QUARTER 2012 DIVIDEND
For the three months ended December 31, 2012, Ares Capital declared on November 5, 2012 a regular dividend of $0.38 per share and an additional dividend of $0.05 per share for a total of approximately $106.8 million. The record date for these dividends was December 14, 2012 and the dividends were paid on December 28, 2012.

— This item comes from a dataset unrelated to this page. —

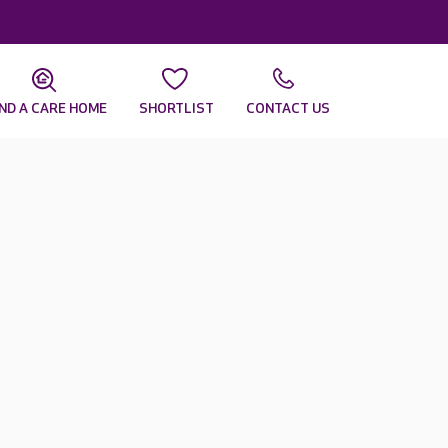
IND A CARE HOME
SHORTLIST
CONTACT US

On January 25, 2013, Ares Capital and Ares Capital Funding LLC (“Ares Capital CP”), an indirect wholly owned subsidiary of Ares Capital, entered into an amendment to Ares Capital CP’s revolving funding facility (the “Revolving Funding Facility”). The amendment, among other things, modified the interest charged on the Revolving Funding Facility from the previous applicable spreads of 2.50% over LIBOR and 1.50% over “base rate” (as defined in the agreements governing the Revolving Funding Facility) to applicable spreads ranging from 2.25% to 2.50% over LIBOR and ranging from 1.25% to 1.50% over “base rate,” in each case, determined monthly based on the composition of the borrowing base relative to outstanding borrowings under the facility. After giving effect to the amendment and the relevant borrowing base and amounts outstanding thereunder, the interest charged on the Revolving Funding Facility as of January 25, 2013 was based on a spread over one-month LIBOR of 2.25% or a spread over “base rate” of 1.25%. As of such date, one-month LIBOR was 0.2037% and the “base rate” was 3.25%.

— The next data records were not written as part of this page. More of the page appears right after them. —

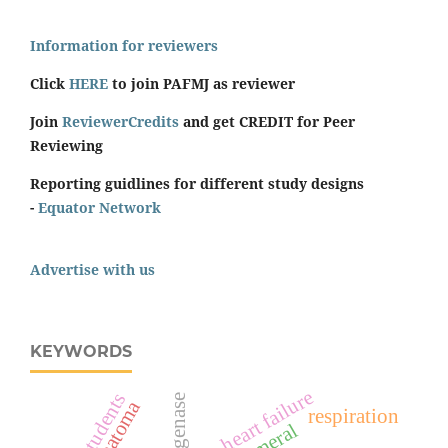
Information for reviewers
Click
HERE
to join PAFMJ as reviewer
Join
ReviewerCredits
and get CREDIT for Peer
Reviewing
Reporting guidlines for different study designs
-
Equator Network
Advertise with us
KEYWORDS
heart failure
students
hematoma
respiration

From January 1, 2013 through February 22, 2013, we made new investment commitments of $165 million, of which $162 million were funded. Of these new commitments, 60% were in second lien senior secured loans, 30% were in first lien senior secured loans, 9% were investments in subordinated certificates of the SSLP, the proceeds of which were applied to co-investments with GE to fund first lien senior secured loans through the SSLP, and 1% were in preferred equity securities. Of the $165 million of new investment commitments, 92% were floating rate and 8% were fixed rate. The weighted average yield of debt and other income producing securities funded during the period at amortized cost was 9.5%. We may seek to syndicate a portion of these new investment commitments, although there can be no assurance that we will be able to do so.